# Multiplexer Pt100



## MichaelHuf (17 Dezember 2007)

Hallo,
ich hab einen Schaltplan zur Wandlung Pt100 auf 0-10V gefunden, dieser hat auch einzeln funktioniert.Nun hab ich 8 Stück auf einen Analog-Multiplexer geführt(4066).Die Umschaltung funktioniert einwandfrei, nur die Messergebnisse ergeben keinen sinn.Eine Liste der Messergebnisse ist im ersten PDF hinterlegt.

Ein Fehler ist ,das z.b. der 1 Pt100 und der 3 Pt100 das gleiche Messergebnisshaben,was nichts ein kann.
Des weiteren müsste doch eigentlich , bei abgeklemmten Fühler, annähernd 10V rauskommen, bei mir 0V.

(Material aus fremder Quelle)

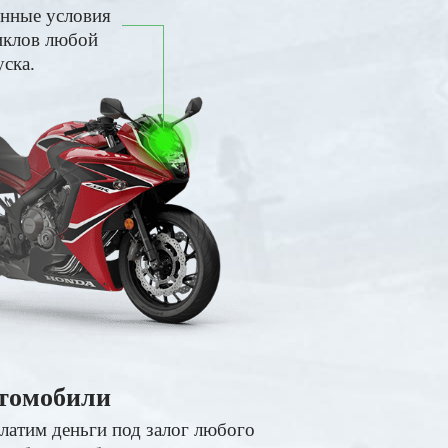
енные условия
иклов любой
уска.
томобили
латим деньги под залог любого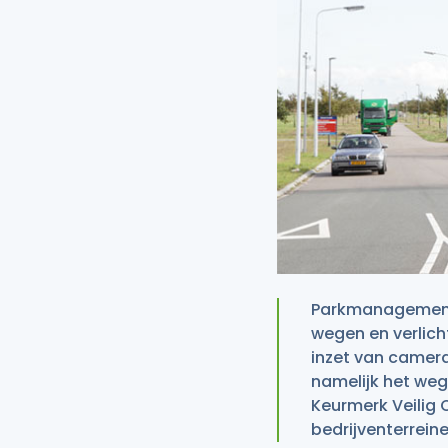
Parkmanagement 
wegen en verlich
inzet van camera’
namelijk het weg
Keurmerk Veilig 
bedrijventerrein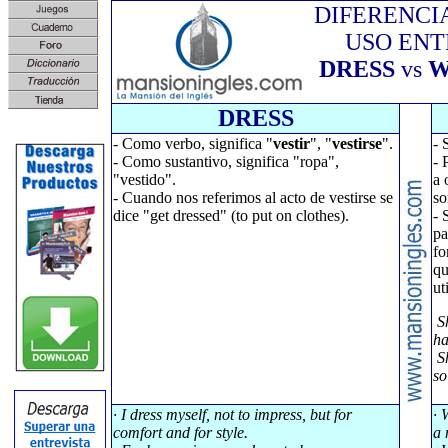
DIFERENCI
USO ENT
DRESS
vs
W
DRESS
- Como verbo, significa "
vestir
", "
vestirse
".
- 
- Como sustantivo, significa "ropa",
- 
"vestido".
a 
- Cuando nos referimos al acto de vestirse se
so
dice "get dressed" (to put on clothes).
- 
pa
fo
qu
ut
Sh
ha
S
so
· I dress myself, not to impress, but for
· 
comfort and for style.
a 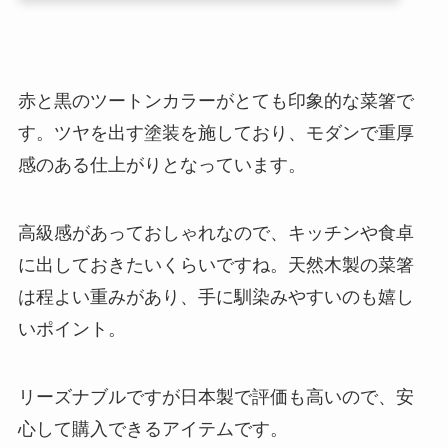
赤と黒のツートンカラーがとても印象的な菜箸で
す。ツヤを出す塗装を施しており、モダンで重厚
感のある仕上がりとなっています。
高級感があっておしゃれなので、キッチンや食卓
に出しておきたいくらいですね。天然木製の菜箸
は程よい重みがあり、手に馴染みやすいのも嬉し
いポイント。
リーズナブルですが日本製で評価も高いので、安
心して購入できるアイテムです。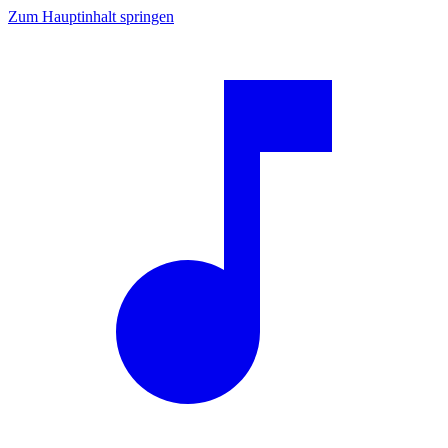
Zum Hauptinhalt springen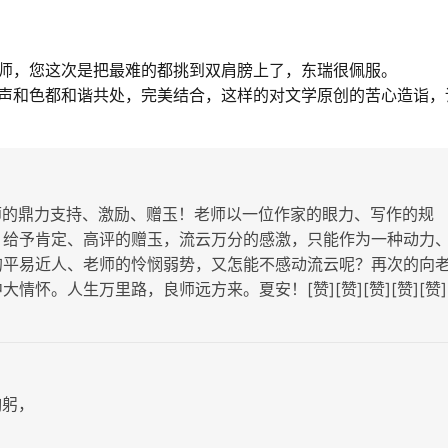
师，您这次是把最难的都挑到双肩膀上了，东瑞很佩服。
声和色都和谐共处，完美结合，这样的对文学原创的苦心造诣，
师的鼎力支持、激励、赠玉！老师以一位作家的眼力、写作的规
，给予肯定、高评的赠玉，流云万分的感激，只能作为一种动力
的平易近人、老师的怜悯弱势，又怎能不感动流云呢？再次的向
情怀。人生万里路，良师远方来。夏安！[赞][赞][赞][赞][赞]
鞠躬，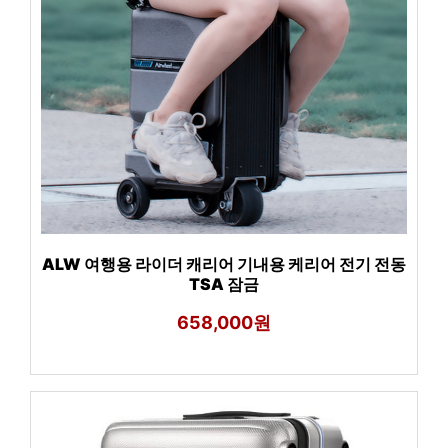
ALW 여행용 라이더 캐리어 기내용 케리어 전기 전동
TSA 잠금
658,000원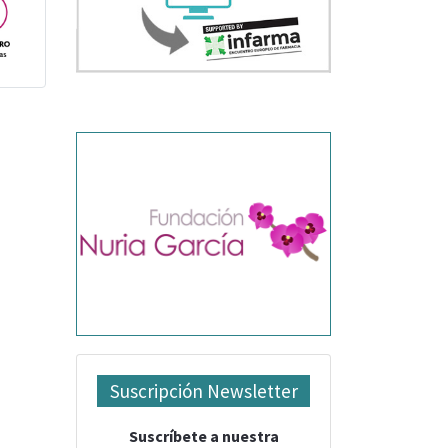
Suscripción Newsletter
Suscríbete a nuestra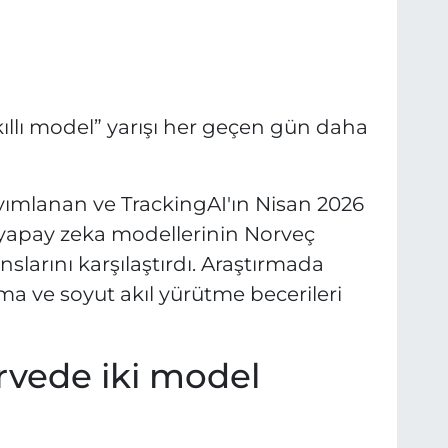
llı model” yarışı her geçen gün daha
ayımlanan ve TrackingAI'ın Nisan 2026
 yapay zeka modellerinin Norveç
larını karşılaştırdı. Araştırmada
ma ve soyut akıl yürütme becerileri
rvede iki model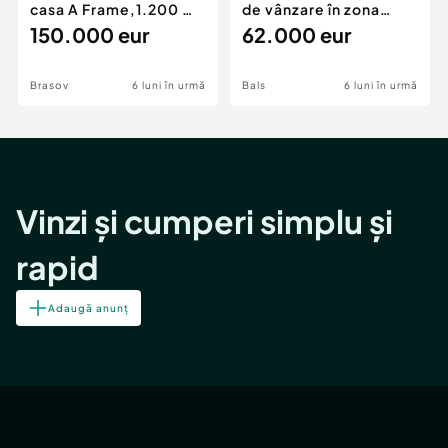
casa A Frame,1.200 mp
de vânzare în zona
teren,deschidere Pia
150.000 eur
Periferie
62.000 eur
Brasov
6 luni în urmă
Bals
6 luni în urmă
Vinzi și cumperi simplu și
rapid
Adaugă anunț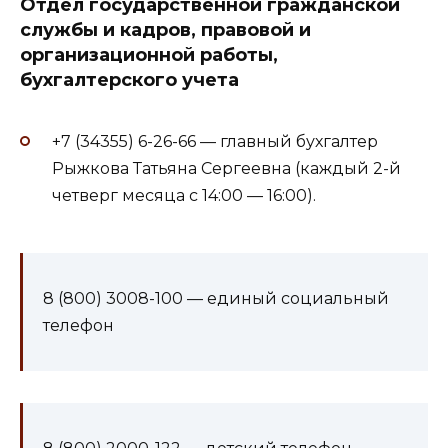
Отдел государственной гражданской
службы и кадров, правовой и
организационной работы,
бухгалтерского учета
+7 (34355) 6-26-66 — главный бухгалтер
Рыжкова Татьяна Сергеевна (каждый 2-й
четверг месяца с 14:00 — 16:00).
8 (800) 3008-100 — единый социальный
телефон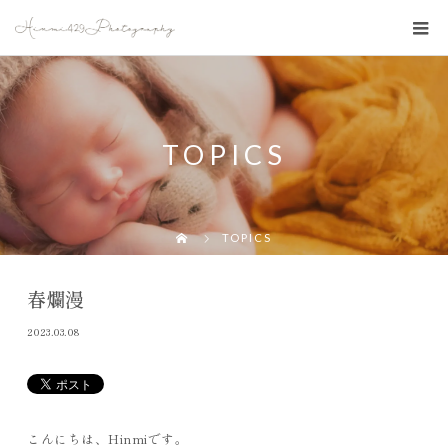
TOPICS
TOPICS
春爛漫
2023.03.08
こんにちは、Hinmiです。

Ich glaub das an meinem Schaltplan irgendwas Faul ist.Da ich aber von Elekronik nicht viel Ahnung, habe frage ich euch?
Diese Steuerung brauch ich für meine Hausautomation mit einer S7.

Danke im Voraus
MFG
Michael


----------



## Nitrozin (17 Dezember 2007)

Der im PDF gezeichnete 8 Kanal Analog-Multiplexer 14051 ist nicht identisch mit dem 4066, das ist ein 4 kanal Analogschalter.

Gruß Volker


----------



## MichaelHuf (17 Dezember 2007)

Sorry mein Fehler,
hast natürlich recht ist ein MC14051B.
Aber hast du auch noch andere Fehler gesehen,theoretisch müsste es doch funktionieren. Oder ?

Michael


----------



## Nitrozin (17 Dezember 2007)

im Prinzip ja ..., aber wenn du dir das Datenblatt des 14051 mal genauer anschaust dann ist die Angabe der Analogeingangsspannung in
Vp-p angegeben und die ist abhängig von deiner IC-Versorgungsspannungs konfiguration. Bei deinen 12V wirst du keine 0-10V oder 20Vp-p muxxen können.

Gruß Volker


----------



## MichaelHuf (17 Dezember 2007)

Hallo Volker ,
erstmal danke für deine Mühen, aber  ich hab schon 10V am Analogeingang angelegt und es  kommen auch fast 10V raus.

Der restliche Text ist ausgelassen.